The Royal Docks consist of the Victoria dock opened in 1855, the Royal Albert dock opened in 1880 and the King George V dock opened in 1921. A requirement for the construction of the Royal Albert dock was to transfer the North Woolwich branch railway line of the Great Eastern Railway from the surface at Connaught Road to twin tunnels under a new 24.4m wide dock passage to Stratford.

In 1911 a wet-dock was created increasing the marine depth to 8.5m, controlling tidal flows by installing gates at the western entrance of the dock. From 1920 onwards there was a dramatic increase in marine traffic using the docks which included the use of larger vessels. As a consequence, in 1935 the Port Authority decided to increase the depth of the Albert docks by dredging from 9.0m to 10.4m and deepening of the passage to the Victoria dock to 9.5m. 

In the area of the Connaught Road passage there was only 1.4m thickness of brickwork over each tunnel and the reduction to cover of 0.5m to give a depth of 9.5m was a technically challenging task.
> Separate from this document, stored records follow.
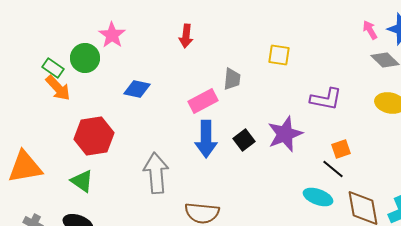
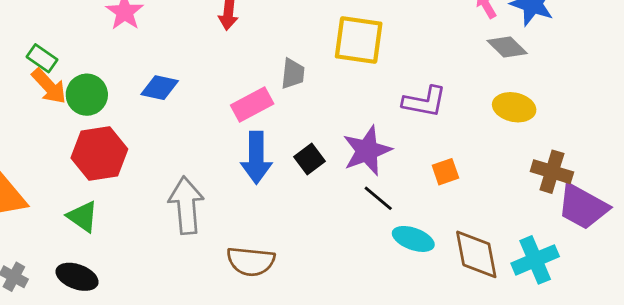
yellow square: (279, 55) -> (359, 40), size x1.6
green circle: (85, 58) -> (87, 95), moved
black line: (333, 169) -> (378, 198), moved

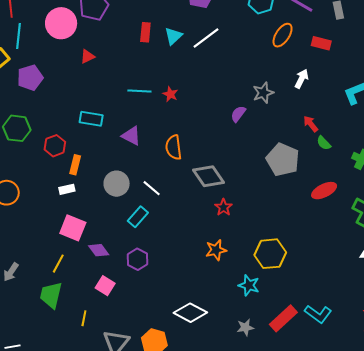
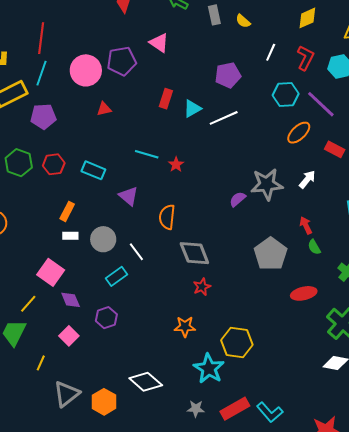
gray star: (263, 93) -> (267, 184), size x1.5
red hexagon: (55, 146) -> (54, 164), moved
white rectangle: (67, 189) -> (70, 236), moved
cyan star: (249, 285) -> (209, 369), size x1.4

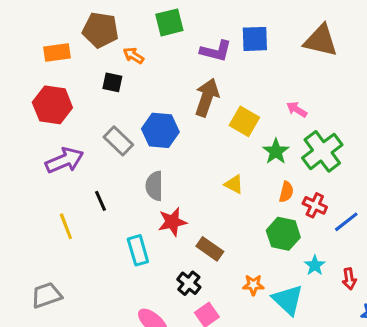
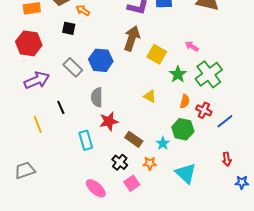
cyan star: (315, 265) -> (163, 143), moved
orange star: (253, 285) -> (150, 163), moved

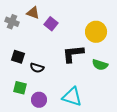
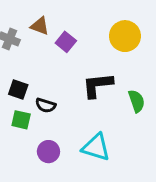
yellow circle: (96, 32) -> (125, 36), moved
green semicircle: (100, 65) -> (137, 101), turned -126
green square: (20, 88) -> (21, 120), moved

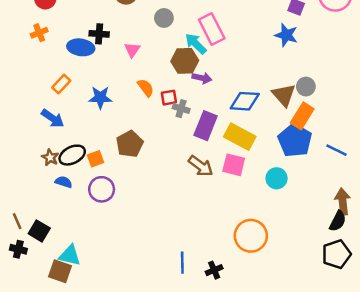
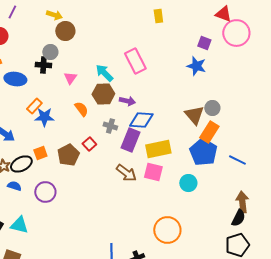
gray circle: (164, 18) -> (50, 52), moved
cyan arrow: (196, 44) -> (104, 73), moved
blue ellipse: (81, 47) -> (15, 79), moved
brown hexagon: (185, 61) -> (103, 94), moved
orange rectangle: (61, 84) -> (34, 106), moved
red square: (169, 98) -> (89, 144), moved, turned -32
blue diamond: (245, 101) -> (141, 120), moved
yellow rectangle: (240, 137) -> (158, 149), turned -40
orange square: (95, 159) -> (40, 153), moved
cyan triangle: (70, 255) -> (19, 225), moved

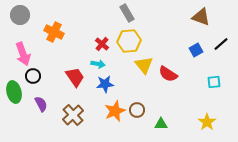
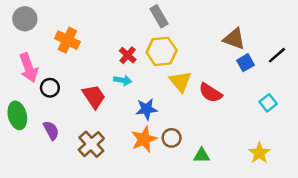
brown triangle: (201, 17) -> (234, 39), moved
black circle: (33, 76) -> (50, 88), moved
cyan square: (214, 82) -> (268, 103), turned -32
blue star: (105, 84) -> (146, 109), moved

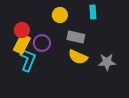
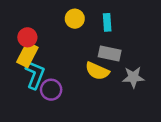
cyan rectangle: (93, 12) -> (107, 22), moved
gray rectangle: (76, 37) -> (110, 54), moved
purple circle: (42, 43) -> (51, 90), moved

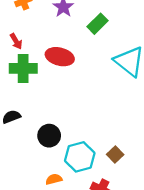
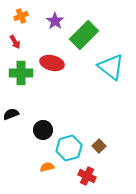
green rectangle: (97, 24) -> (84, 35), size x1.6
red arrow: (16, 41) -> (15, 42), moved

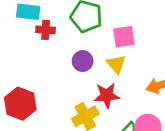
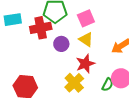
red cross: (46, 30) -> (41, 28), moved, size x1.5

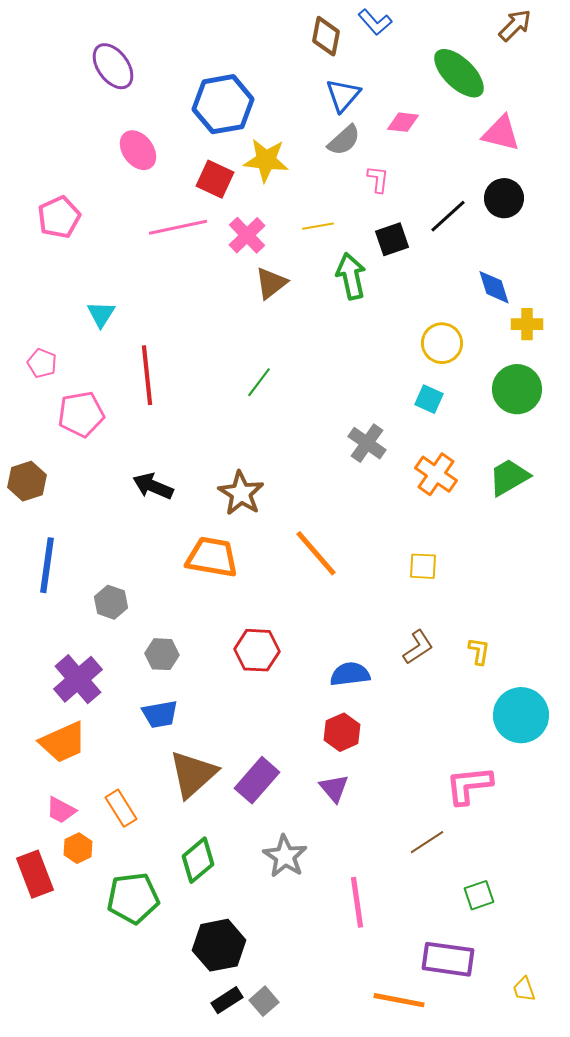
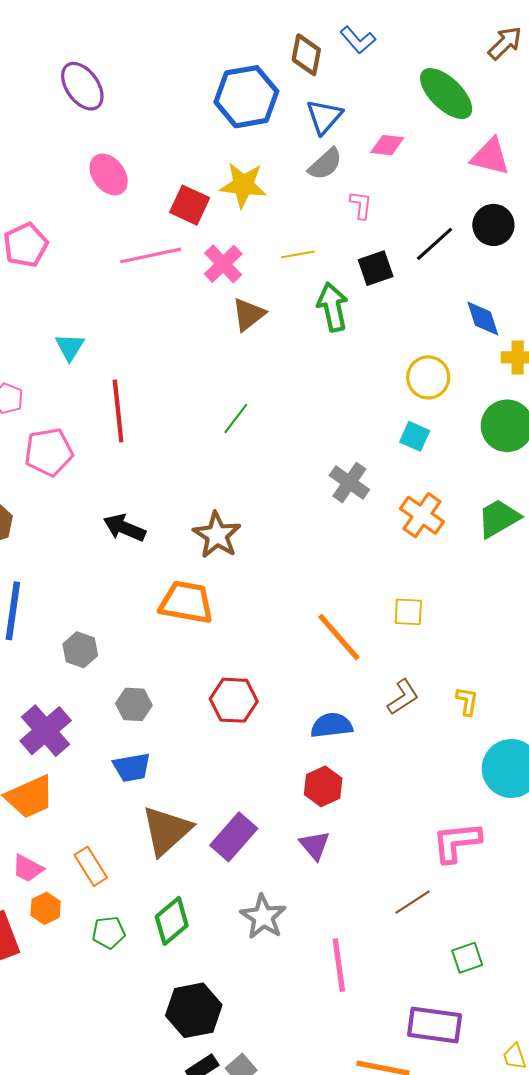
blue hexagon: (223, 104) -> (246, 97), moved
orange line: (316, 553) -> (339, 637), moved
green pentagon: (133, 898) -> (109, 933), moved, size x0.6

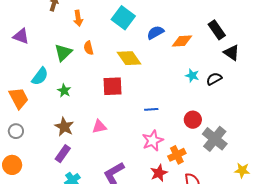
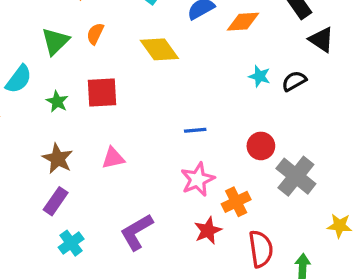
orange semicircle: (89, 48) -> (95, 34), turned 40
red square: (112, 86) -> (102, 93), moved

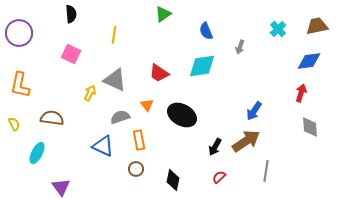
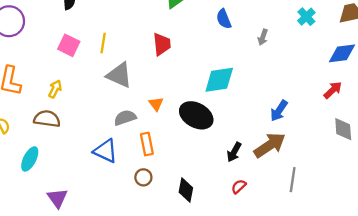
yellow line: (114, 35) -> (103, 43), moved
cyan diamond: (202, 66) -> (219, 80), moved
red trapezoid: (159, 73) -> (162, 44), moved, turned -130
yellow arrow: (90, 93) -> (55, 89), moved
red arrow: (301, 93) -> (333, 90), turned 30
Originally the London & North Eastern Railway had rights, in an emergency, to pass their traffic over the Port Authority’s high-level railway which crossed the passage by a swing bridge. Early in 1935 the Railway Company approved a scheme to lower the railway lines and to strengthen the tunnels with cast-steel linings prior to the removal of 0.9 metres of brickwork cover.

The tunnel remained in continuous use until December 2006, when services between North Woolwich and Stratford were decommissioned. The route was mostly covered by the DLR extension to Woolwich.

Reconstruction and refurbishment

Sections of the tunnel were in a poor structural condition. Around 100 metres of tunnel wall was removed and replaced with a new tunnel lining. The existing brick arches and the tunnel approaches were retained and repaired.

The central section of the Connaught Tunnel became weaker after the Royal Victoria Dock was deepened in 1935 to allow larger ships to enter the dock. This resulted in the roof of the Connaught Tunnel below the dock becoming exposed. As part of work to deepen the Royal Victoria Dock, the central section of the Connaught Tunnel was narrowed, with brickwork removed and cast iron tunnel segments installed.

One of the first pieces of work carried out was the reinforcement of the central section of the Connaught Tunnel. This section lies at the bottom of the Royal Victoria Dock at the border with the Royal Albert Dock.

A large concrete base was installed on the dock floor to ensure the safety and stability of the Connaught Tunnel. Crossrail's contractor dredged a wide passageway in between the Royal Albert Dock and Royal Victoria Dock and installed a 1m thick, reinforced concrete protection slab, measuring 1000m3 on the bed of the passageway. This is located just west of the Connaught Road Bridge. The slab was placed using marine pontoons and with the help of specialist divers.

Following installation of the dock protection slab, the cast iron linings in the Connaught Tunnel were removed in stages.

During this operation, the remainder of the brick-lined tunnel was grouted and filled with a low strength foam concrete to ensure the integrity of the existing tunnel. The tunnels were then enlarged to allow Crossrail trains to pass.